I must add something before repplying to your post. The objectif of the
dnetc project is to break the rc5 keys. So you increment the keys and you
verify if it decrypt the bloc they give to you.

> i see things like 
>       ROUND3EVEN (S1_02, S2_02, S3_02, S4_02);
>       ROUND3ODD  (S1_03, S2_03, S3_03, S4_03);
>       ROUND3EVEN (S1_04, S2_04, S3_04, S4_04);
>       ROUND3ODD  (S1_05, S2_05, S3_05, S4_05);
>       ROUND3EVEN (S1_06, S2_06, S3_06, S4_06);
>       ROUND3ODD  (S1_07, S2_07, S3_07, S4_07);
>       ROUND3EVEN (S1_08, S2_08, S3_08, S4_08);
>       ROUND3ODD  (S1_09, S2_09, S3_09, S4_09);
>       ROUND3EVEN (S1_10, S2_10, S3_10, S4_10);
>       ROUND3ODD  (S1_11, S2_11, S3_11, S4_11);
>       ROUND3EVEN (S1_12, S2_12, S3_12, S4_12);
>       ROUND3ODD  (S1_13, S2_13, S3_13, S4_13);
>       ROUND3EVEN (S1_14, S2_14, S3_14, S4_14);
>       ROUND3ODD  (S1_15, S2_15, S3_15, S4_15);
>       ROUND3EVEN (S1_16, S2_16, S3_16, S4_16);
>       ROUND3ODD  (S1_17, S2_17, S3_17, S4_17);
>       ROUND3EVEN (S1_18, S2_18, S3_18, S4_18);
>       ROUND3ODD  (S1_19, S2_19, S3_19, S4_19);
>       ROUND3EVEN (S1_20, S2_20, S3_20, S4_20);
>       ROUND3ODD  (S1_21, S2_21, S3_21, S4_21);
>       ROUND3EVEN (S1_22, S2_22, S3_22, S4_22);
>       ROUND3ODD  (S1_23, S2_23, S3_23, S4_23);
> and this reinforces my belief that it is possible
> to use the memory (it fits in L1) for storing the coefs.
I know, it's possible to use memory, but you will not reduce the use
of the ICache and you will add a lot of access to the DCache,
and I don't see why you absolutely want to use the DCache.
(If you want some example that use simple table for their S1..4 look
in the other file I have posted).

> This means that we can loop several with a loop core containing
> 4 rounds (either parallel or sequential) or less.
Well, where did this 4th round came from ?

> I see no particular reason why we would be forced to use ALL
> the registers for a single key.
Not for a single key, but for 4 keys.
> The macros for the rounds seem to be rather well designed
> and suitable for FC0, the loop size is not too small or too
> large, the instructions seem correctly interleaved and the average
> distance of 3 instructions between computation and use is "good".
It's why I select this algo.
> To further my remark about using the L1 cache, here is some code :
> #define  ROUND2ODD(S1N, S2N, S3N, S4N)	\
> *    tmp1 = S1N;			\   <-- instead of using a register, we can use a
> load instead.
>     A1 += Llo1;			\
> *    tmp2 = S2N;			\
>     A2 += Llo2;			\
> *    tmp3 = S3N;			\
>     A3 += Llo3;			\
> *    tmp4 = S4N;			\
>     A4 += Llo4;			\
>     A1 += tmp1;			\
>     A2 += tmp2;			\
> ..... rest of the code

The question is why did you absolutly want to use the DCache ?
The register are quicker than the DCache, so why ?

> look, there are 32 instructions (i presume that it could be possible to
> re-optimise the code to remove some "temp"s !) and only 4 loads. it is a
> perfectly sustainable bandwidth.

> However, i miss the signification of this code :
> >       if (rc5unitwork->cypher.lo == eA1 &&
> >   	    rc5unitwork->cypher.hi == ROTL(eB1 ^ eA1, eA1) +
> >   	      ROTL3(S1_25 + A1 + ROTL(Llo1 + A1 + Lhi1, A1 + Lhi1))) return
> >								 kiter;
It compare if the decrypted block equal the block they give to you.
It's for checking if the key his the one your are looking for !

> > The problem is in the test.
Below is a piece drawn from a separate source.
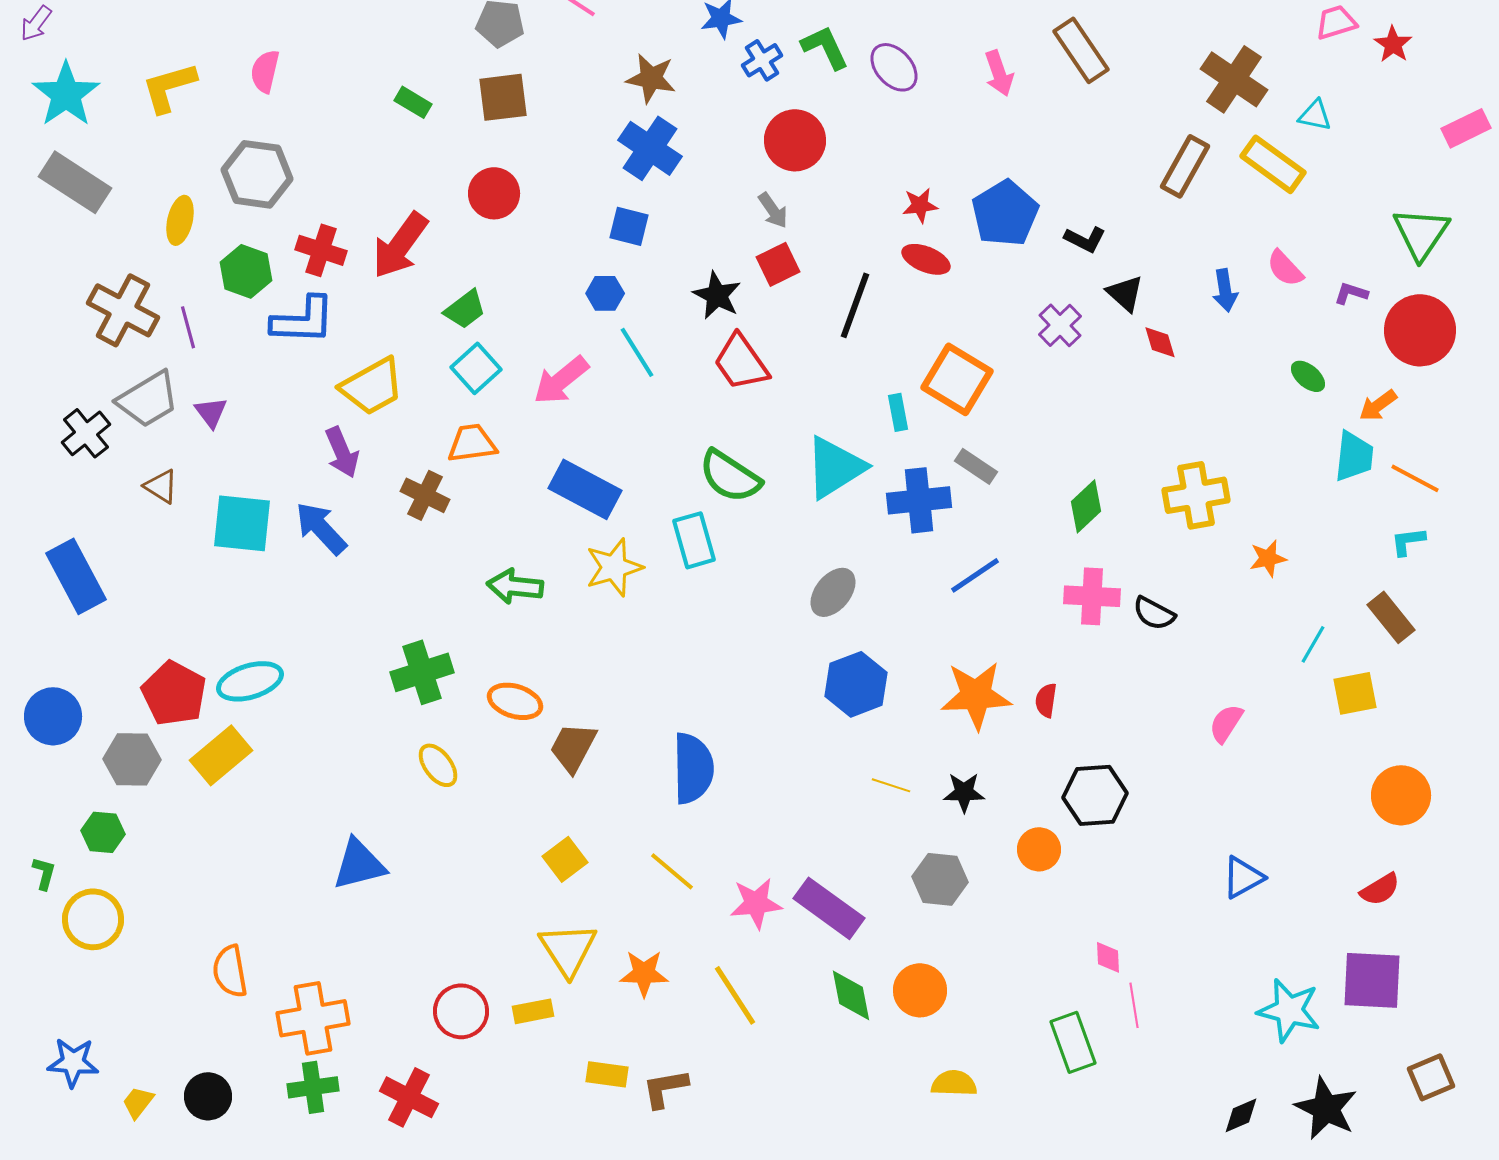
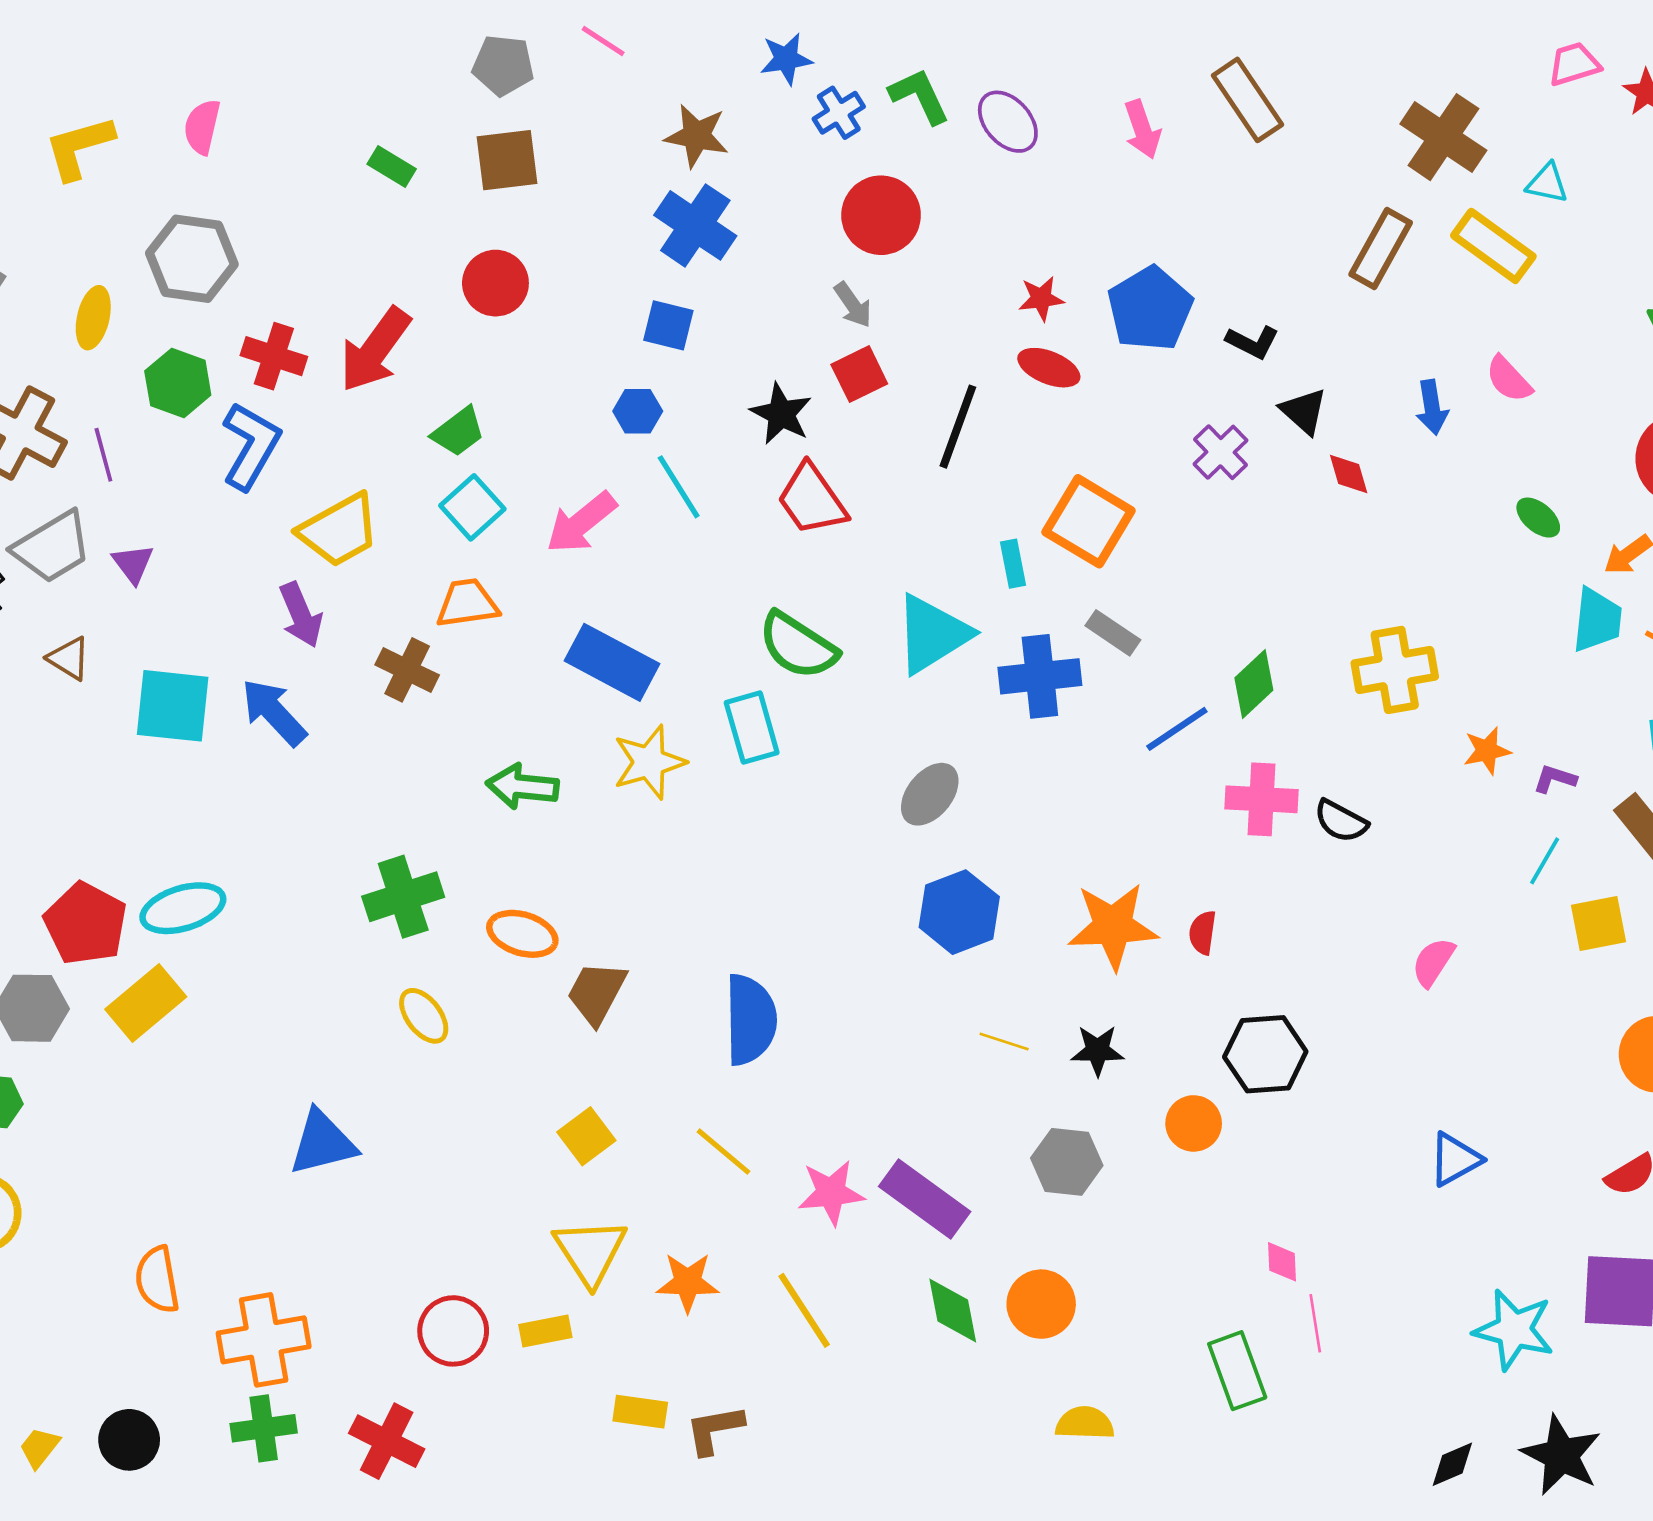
purple L-shape: (1351, 293) -> (1555, 779), moved
blue L-shape: (303, 320) -> (251, 446), turned -62
blue line: (975, 575) -> (1177, 729), moved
You must do a test for each chunk...
> where is this test ?
The code you include in your post ;-) (The one you didn't understand)
> ok you reassure me. but then i don't see the point of your previous
> remark.
Perhaps, because I don't understand where you want to use this code.

> programming is an exercise on balancing register vs memory usage, speed vs 
> memory footprint, unrolling vs factoring... in fewer words, as someone
> on usenet write in his sig, it's an exercise on caching.
Yes but if you look to the optimised core for K7, you will see that
they use table, but not unrolling loop. I don't know why, but I am
not a K7 "gourou".
> If your program footprint explodes, i don't see the point of
> "not accessing memory at all costs". The larger the program/code,
> the more bugs. <insert personal experience here.>
> If your bloated code does always do the _same_ thing all over
> the cache, then there's something really dumb happening.
> Frankly, you can reduce the code size by 4 or 8, which is reasonable and
> safe.
You can't reduce the code much more than 600 instructions. If you
use small loop to compute the different round, you will use too much
bandwich only to reduce the use of instruction. I think that it's preferable
to use all the ICache and nothing for the DCache.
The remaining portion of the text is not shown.